◆ **THE TASK**
In the data that follows, count the lines in which the word "AILA" occurs, and report that figure alone.

----

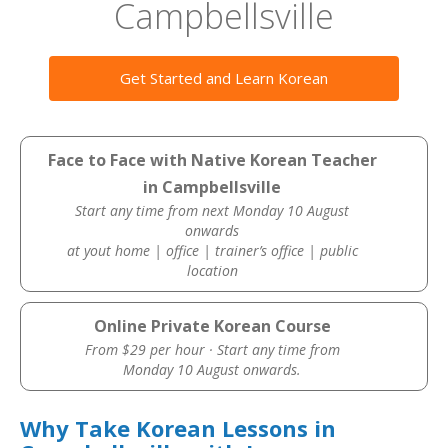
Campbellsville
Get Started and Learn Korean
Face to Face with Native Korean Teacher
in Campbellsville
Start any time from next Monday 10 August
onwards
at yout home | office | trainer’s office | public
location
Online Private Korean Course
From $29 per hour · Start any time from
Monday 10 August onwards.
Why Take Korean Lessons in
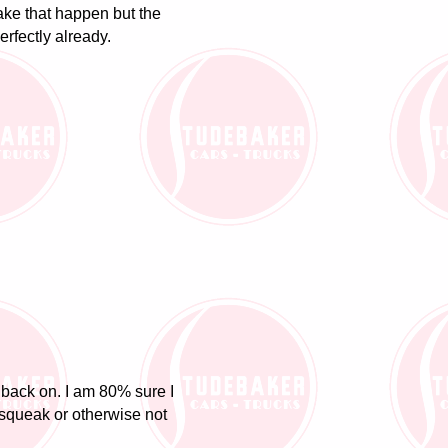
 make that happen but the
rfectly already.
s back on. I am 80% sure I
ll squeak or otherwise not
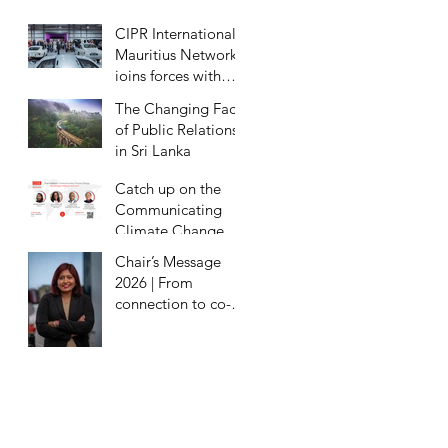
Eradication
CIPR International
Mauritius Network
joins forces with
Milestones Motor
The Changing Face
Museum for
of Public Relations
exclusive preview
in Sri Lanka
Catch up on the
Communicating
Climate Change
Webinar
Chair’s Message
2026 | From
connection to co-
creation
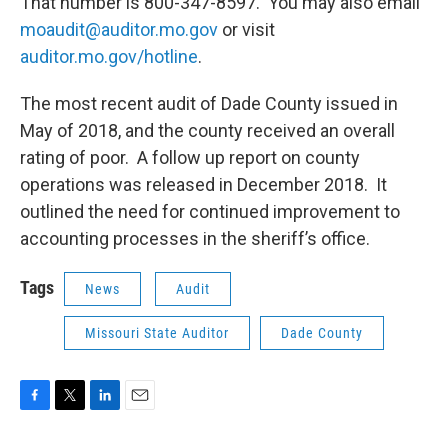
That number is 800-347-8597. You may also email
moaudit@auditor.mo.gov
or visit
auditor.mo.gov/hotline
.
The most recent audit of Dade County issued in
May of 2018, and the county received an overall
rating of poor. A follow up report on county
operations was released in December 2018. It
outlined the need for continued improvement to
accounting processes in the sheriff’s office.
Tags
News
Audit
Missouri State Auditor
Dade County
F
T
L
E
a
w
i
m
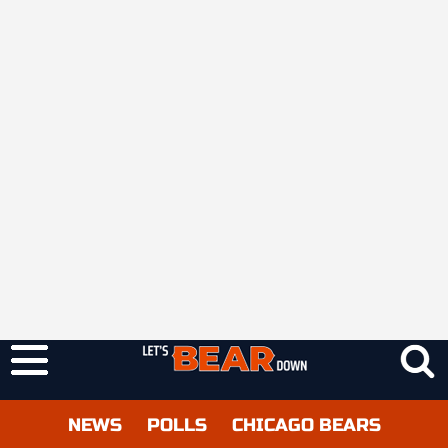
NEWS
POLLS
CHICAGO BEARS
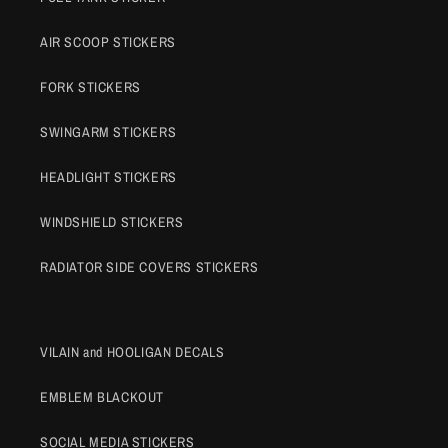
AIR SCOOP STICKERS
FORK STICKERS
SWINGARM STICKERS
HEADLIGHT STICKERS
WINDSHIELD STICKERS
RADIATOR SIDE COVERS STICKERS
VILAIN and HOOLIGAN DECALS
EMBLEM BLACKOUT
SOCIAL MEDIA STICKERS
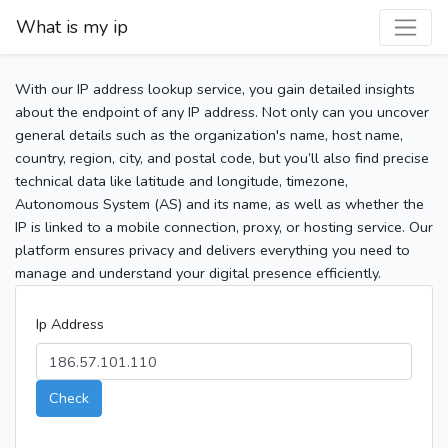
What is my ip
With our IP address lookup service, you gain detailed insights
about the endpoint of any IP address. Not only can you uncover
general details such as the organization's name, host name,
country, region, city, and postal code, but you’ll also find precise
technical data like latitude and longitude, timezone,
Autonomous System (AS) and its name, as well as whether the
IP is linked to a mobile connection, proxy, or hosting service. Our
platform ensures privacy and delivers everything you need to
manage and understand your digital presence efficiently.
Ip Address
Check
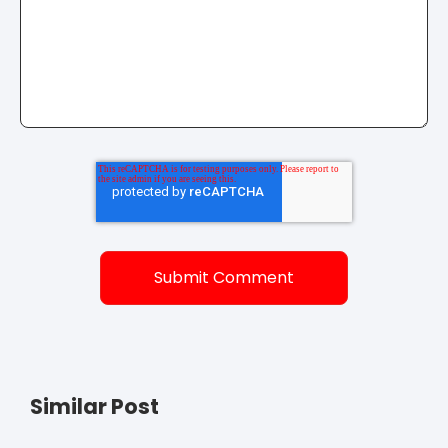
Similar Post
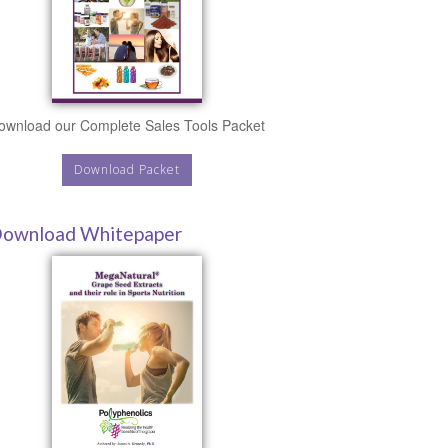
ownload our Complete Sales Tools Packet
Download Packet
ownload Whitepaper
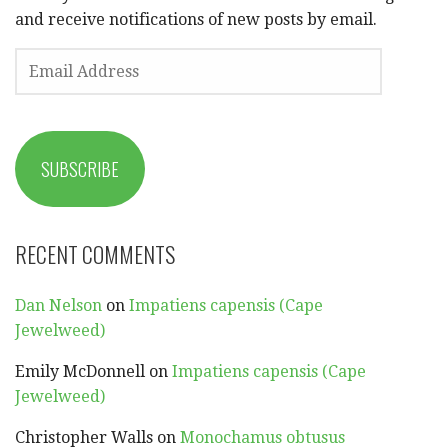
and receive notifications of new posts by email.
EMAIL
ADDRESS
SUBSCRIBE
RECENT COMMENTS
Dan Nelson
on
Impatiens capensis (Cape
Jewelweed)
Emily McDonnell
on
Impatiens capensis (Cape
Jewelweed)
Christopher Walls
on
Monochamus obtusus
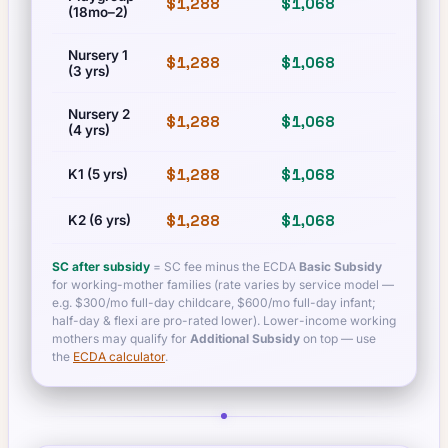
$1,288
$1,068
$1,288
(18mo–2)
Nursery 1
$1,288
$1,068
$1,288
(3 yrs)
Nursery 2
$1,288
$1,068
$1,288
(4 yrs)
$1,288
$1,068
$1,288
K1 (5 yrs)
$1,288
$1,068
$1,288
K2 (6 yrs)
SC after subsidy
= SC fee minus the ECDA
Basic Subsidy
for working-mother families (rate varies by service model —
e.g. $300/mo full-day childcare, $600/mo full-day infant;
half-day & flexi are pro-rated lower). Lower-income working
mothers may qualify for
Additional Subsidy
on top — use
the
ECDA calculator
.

----

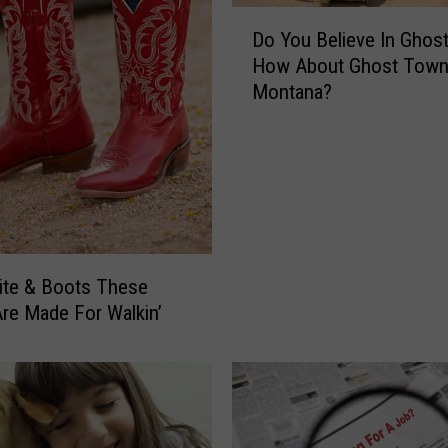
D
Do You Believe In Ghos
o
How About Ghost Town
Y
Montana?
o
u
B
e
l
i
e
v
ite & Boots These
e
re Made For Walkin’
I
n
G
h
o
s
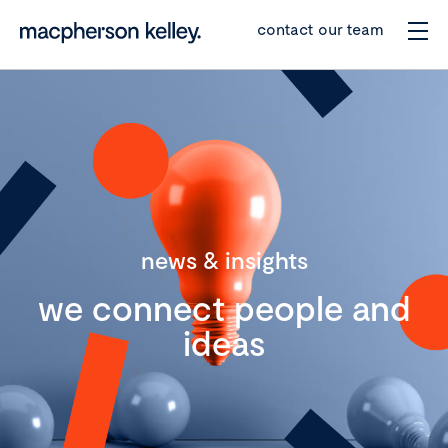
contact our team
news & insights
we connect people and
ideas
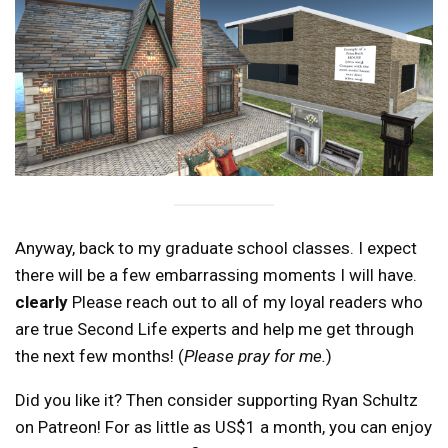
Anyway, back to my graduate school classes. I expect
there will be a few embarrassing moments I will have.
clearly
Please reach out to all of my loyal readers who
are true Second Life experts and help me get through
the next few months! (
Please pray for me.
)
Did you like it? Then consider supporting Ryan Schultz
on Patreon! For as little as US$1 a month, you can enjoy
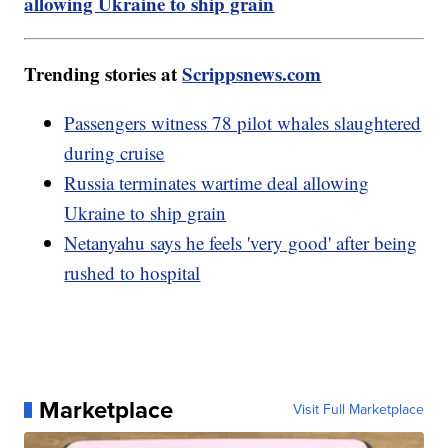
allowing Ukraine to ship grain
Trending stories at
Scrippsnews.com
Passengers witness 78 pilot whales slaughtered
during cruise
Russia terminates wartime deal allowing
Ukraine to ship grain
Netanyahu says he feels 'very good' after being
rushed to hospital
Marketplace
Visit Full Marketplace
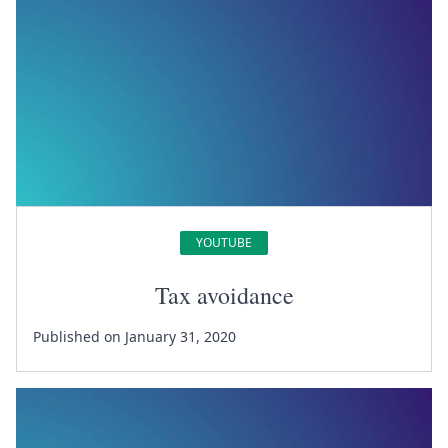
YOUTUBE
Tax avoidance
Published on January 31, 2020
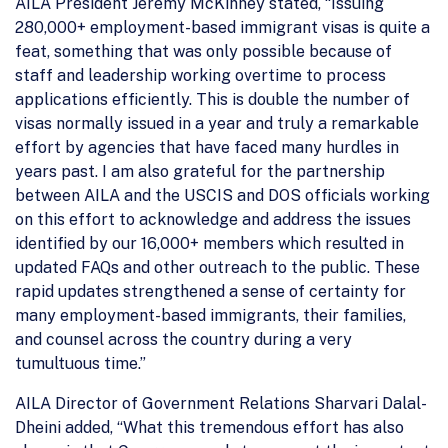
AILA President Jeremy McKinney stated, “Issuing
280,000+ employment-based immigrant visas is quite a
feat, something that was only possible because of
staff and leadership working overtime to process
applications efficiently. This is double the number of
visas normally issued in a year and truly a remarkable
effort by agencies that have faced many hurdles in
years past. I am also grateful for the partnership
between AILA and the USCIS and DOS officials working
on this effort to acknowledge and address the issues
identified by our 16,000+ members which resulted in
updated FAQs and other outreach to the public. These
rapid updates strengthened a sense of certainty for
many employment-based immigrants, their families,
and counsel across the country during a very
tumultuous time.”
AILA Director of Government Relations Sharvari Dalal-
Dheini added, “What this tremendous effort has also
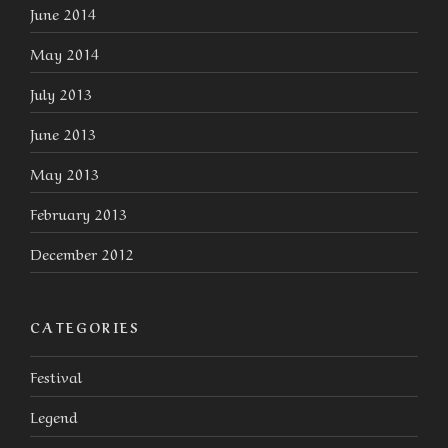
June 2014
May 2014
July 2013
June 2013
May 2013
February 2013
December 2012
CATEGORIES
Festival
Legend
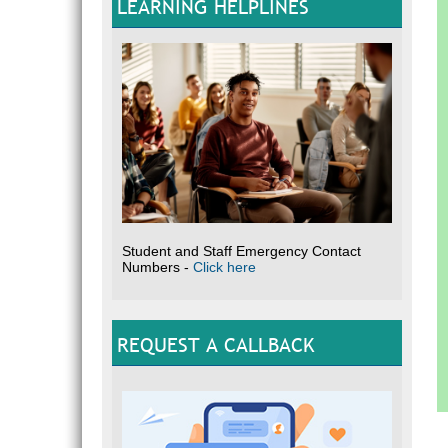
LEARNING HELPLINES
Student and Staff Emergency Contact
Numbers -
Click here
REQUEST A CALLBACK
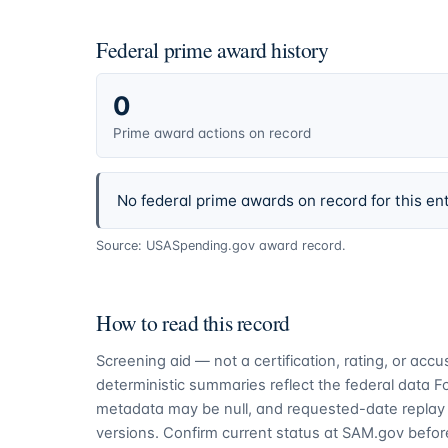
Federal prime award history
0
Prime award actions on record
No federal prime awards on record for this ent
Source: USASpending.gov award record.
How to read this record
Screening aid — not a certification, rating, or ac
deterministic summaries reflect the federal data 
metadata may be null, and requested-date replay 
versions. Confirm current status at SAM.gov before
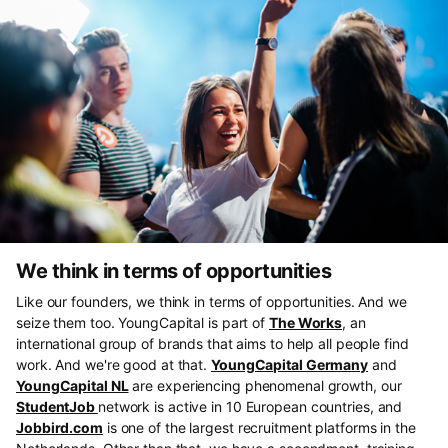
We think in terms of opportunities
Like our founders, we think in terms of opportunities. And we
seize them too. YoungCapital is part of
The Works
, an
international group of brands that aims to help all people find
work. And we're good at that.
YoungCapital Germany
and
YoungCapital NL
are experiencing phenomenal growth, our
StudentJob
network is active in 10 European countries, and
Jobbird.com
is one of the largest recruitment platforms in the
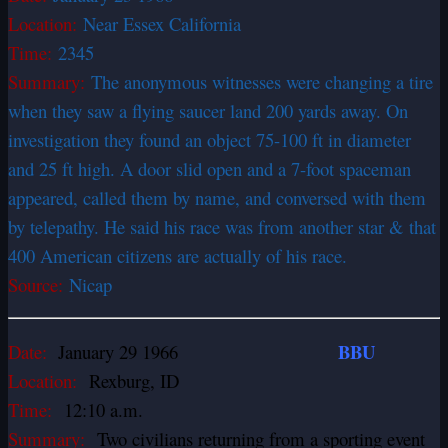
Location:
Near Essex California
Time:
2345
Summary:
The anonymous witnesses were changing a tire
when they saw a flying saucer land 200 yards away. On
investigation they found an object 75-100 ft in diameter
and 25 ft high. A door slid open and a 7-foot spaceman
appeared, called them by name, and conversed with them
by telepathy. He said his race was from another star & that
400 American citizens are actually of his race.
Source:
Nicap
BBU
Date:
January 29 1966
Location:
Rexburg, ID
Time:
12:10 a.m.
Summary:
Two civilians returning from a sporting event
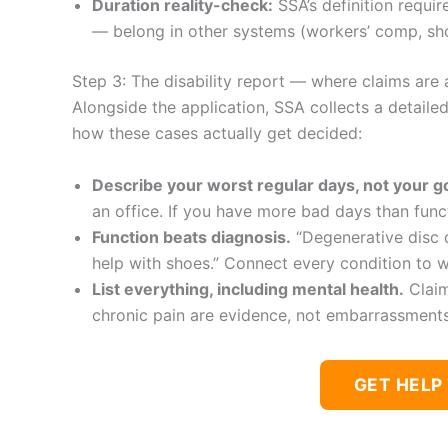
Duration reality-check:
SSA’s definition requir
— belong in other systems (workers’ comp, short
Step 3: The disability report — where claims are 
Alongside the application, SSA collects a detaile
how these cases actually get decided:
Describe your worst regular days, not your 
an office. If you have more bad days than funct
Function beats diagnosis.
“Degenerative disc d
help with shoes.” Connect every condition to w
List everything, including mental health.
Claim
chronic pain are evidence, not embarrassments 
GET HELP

----

◆ **TASK ANSWER**
3